I have always found the word 'sex' and it's many derivatives to be a crass degrading of what is an incredibly special and beautiful way for a man and a woman to express their deep love for each other. We are bombarded with rampant references to sex on the TV, on billboards, in movies, books and conversation - almost anywhere. We are also plagued with rape, molestation, incest and the life-long damage caused to the victims.

I believe that love in a relationship can exist, full-blown, without lust or any kind of physical intimacy. I also believe that lust, the basest form of physical intimacy, is more associated with unbridled desires than love and that emotional involvement is neither expected, nor welcomed. But apparently, that little fling can turn into eternal love between partners. I believe lust is a very poor basis for such deep commitment. When the lust is gone, what is the glue that will hold a relationship together?

Although I have watched such men all my life, I never have and never will believe in the macho, alpha male as a desirable member of society. I believe that never being that type of man makes me no less a man.

I believe that love is a deep, multi-faceted set of emotions that only we as humans can experience. Like a diamond, each facet that combines to make it perfect must also, in itself, be perfect. Each facet must be perfectly cut, highly polished and maintained in that state for the diamond to remain perfect and untarnished - that is what gives a diamond its intrinsic, eternal value.

I believe in inspirational stories of love. That is what I think and write about. That is what I will always use as a pattern for my books.

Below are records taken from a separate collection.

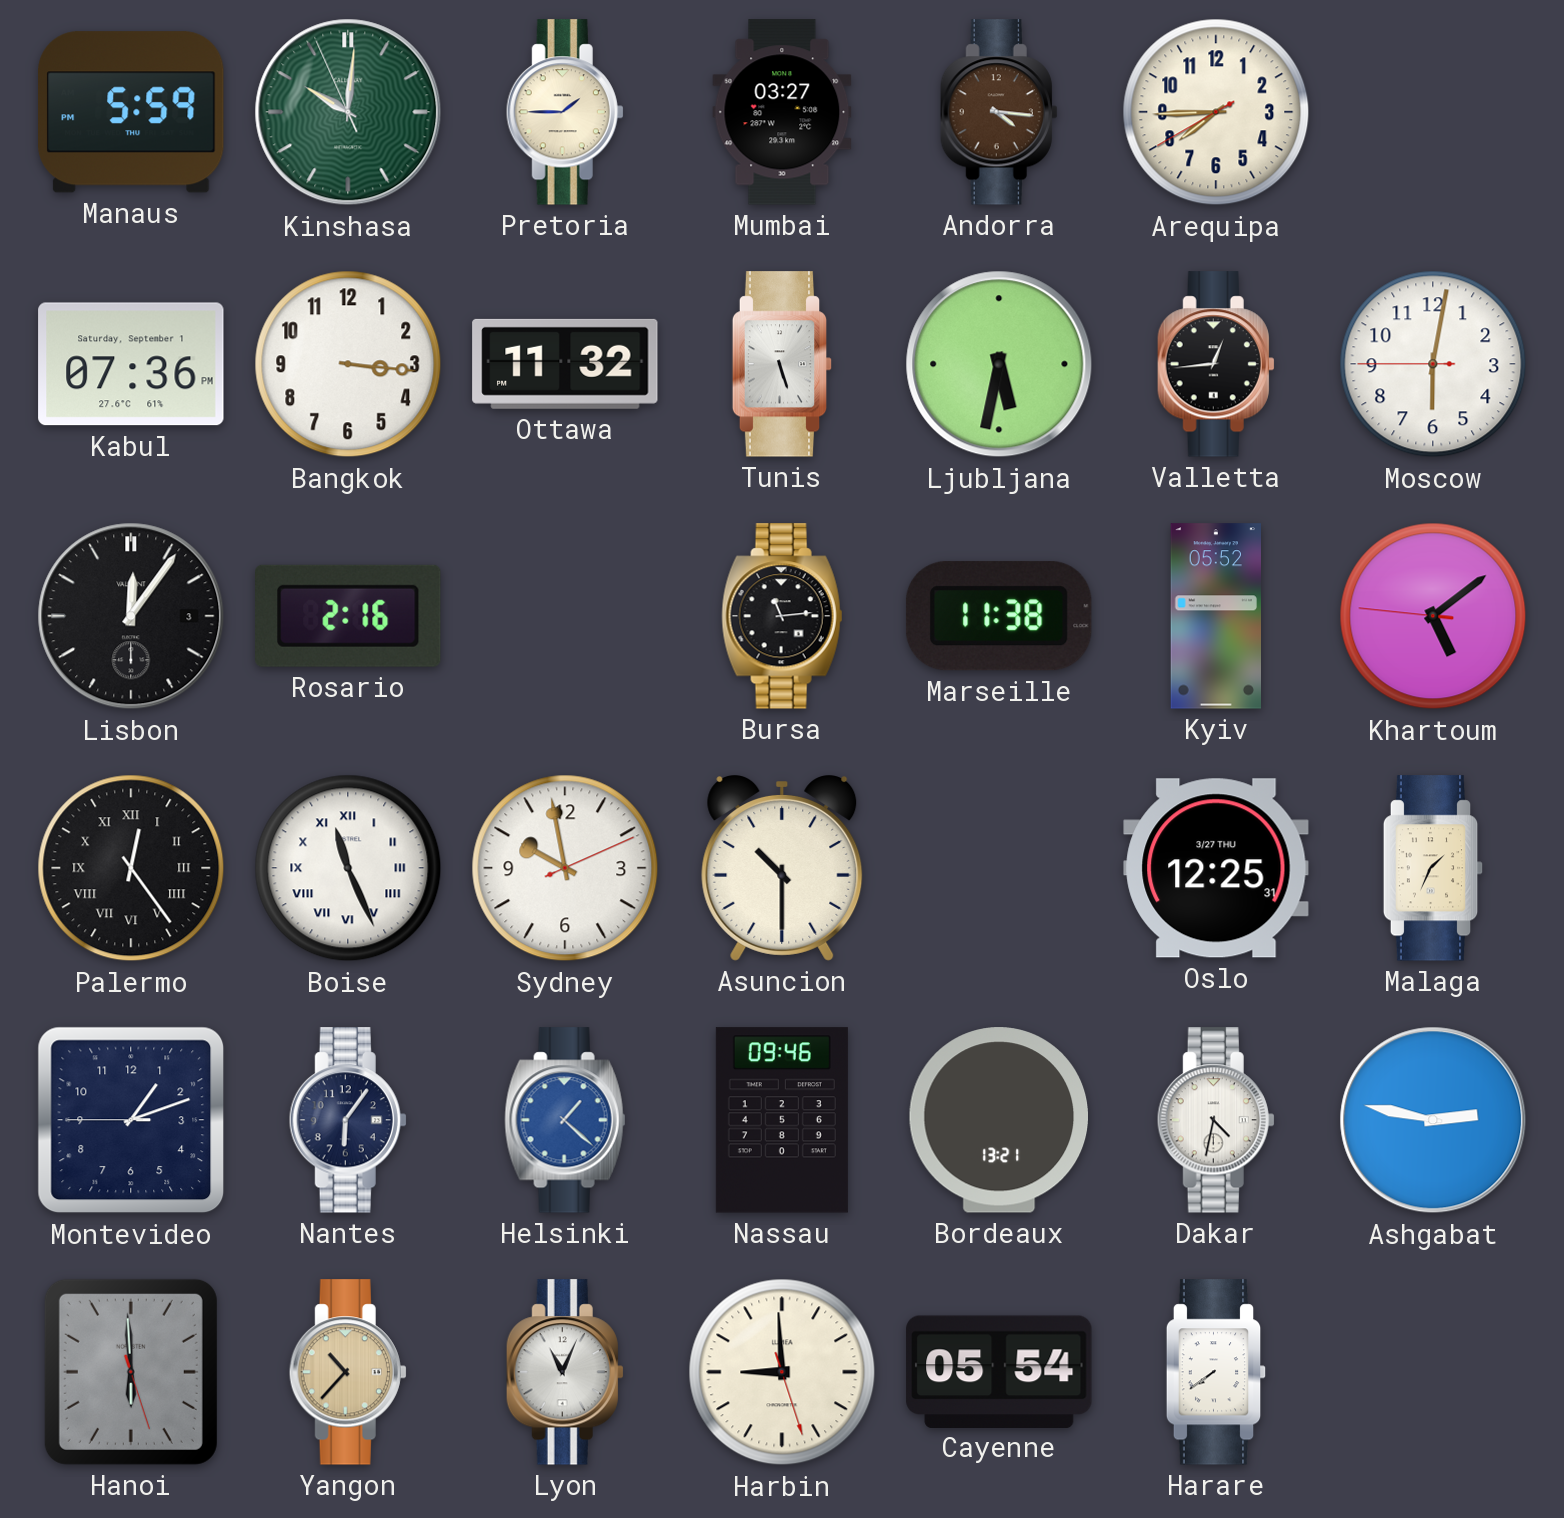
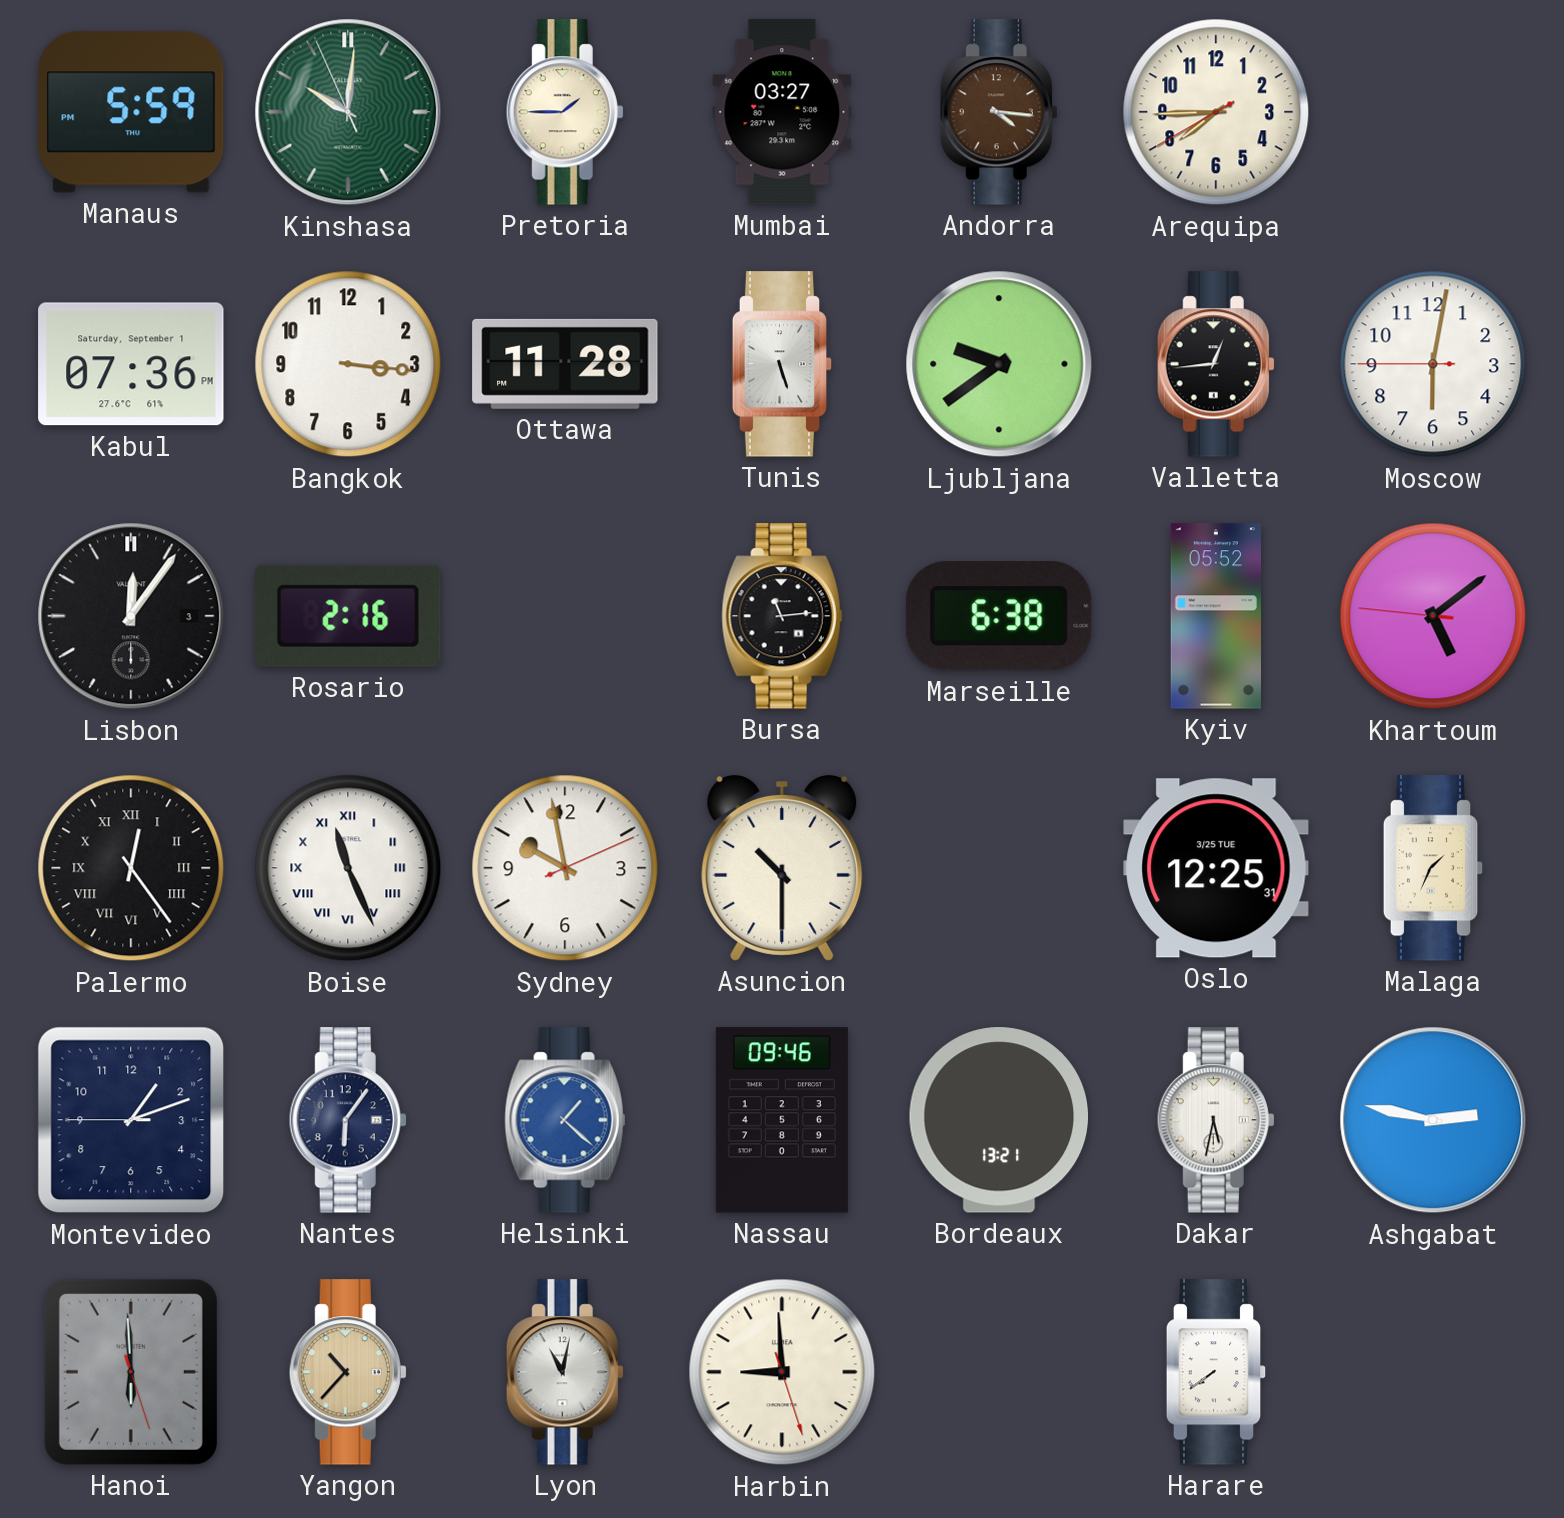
Ottawa: 11:32 -> 11:28
Ljubljana: 5:32 -> 9:39
Marseille: 11:38 -> 6:38
Oslo date: 3/27 THU -> 3/25 TUE
Dakar: 4:32 -> 5:32
Lyon: 11:04 -> 11:02
Cayenne: 05:54 -> none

What kind of expectations should a woman have of a man who says he is in love with her? Saying you love and showing you love are two entirely different things. This is what a man must show a woman to prove his love:

  • she holds his heart in her hand
  • she can always, always, always trust him
  • she can place her complete faith in him
  • he will never hurt or humiliate her; make her afraid; or physically, psychologically or emotionally abuse her
  • he will never be angry with her - anger, hate and revenge are always destructive and diametrically opposed to love
  • he will always be her eternal best friend and fellow dreamer
  • he will always be there for her at all times and in all places
  • he will always respect and honor her
  • he will love her with all his heart forever
  • he would give his life to protect her
  • he would rather die than sully her love for him in any way
  • he will always be kind and gentle
  • he will always be patient, understanding and never demanding
  • he will be a best listener and never judgmental toward her
  • he will do everything in his power to bring her joy

Please don't misunderstand. I am not saying that women are weak or of any less importance than a man. If they love that man and he has all of these qualities, that love will be returned in like manner. I have always believed that women are equal to, but different from, men and yet deserve all of these qualities in a man. This is what an eternal, loving relationship is built on.

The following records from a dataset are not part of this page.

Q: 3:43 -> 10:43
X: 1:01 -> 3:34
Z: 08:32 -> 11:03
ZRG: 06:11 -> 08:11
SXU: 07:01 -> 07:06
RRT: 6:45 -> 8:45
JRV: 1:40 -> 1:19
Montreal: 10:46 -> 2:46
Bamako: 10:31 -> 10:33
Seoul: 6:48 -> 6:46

Is it possible to have this kind of love at first sight? Yes! Is it possible for such deep love to be one-sided? Yes! Is it possible for such love, though one-sided, to remain in force forever? Yes! Is such deep love logical, rational or advisable? No! It is often illogical, irrational and inadvisable, the stuff of internal conflict in an inspirational story of love and also in real life.

Unlike our books, in real life there is not always a happy ending.

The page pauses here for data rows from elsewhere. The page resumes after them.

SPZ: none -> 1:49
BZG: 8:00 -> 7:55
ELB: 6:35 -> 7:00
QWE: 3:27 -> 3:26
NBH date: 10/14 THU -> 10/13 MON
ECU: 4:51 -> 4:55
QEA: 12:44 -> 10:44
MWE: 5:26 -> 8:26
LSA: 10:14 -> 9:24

I am proud to be associated with such gifted, determined ladies who have a love of writing and an uninhibited imagination. Even though I am not always on the same page with you, I still admire your many talents and greatly appreciate your support and on-going encouragement. Thanks for bringing such diversity to CaRWA and RWA and for accepting my differences. Now that I have opened this can of worms, fell free to add your $0.02. I would never be upset with your opinions or beliefs, even though they may differ from mine.

Brian Himmelreich is a member of the Calgary Association of the RWA (CaRWA).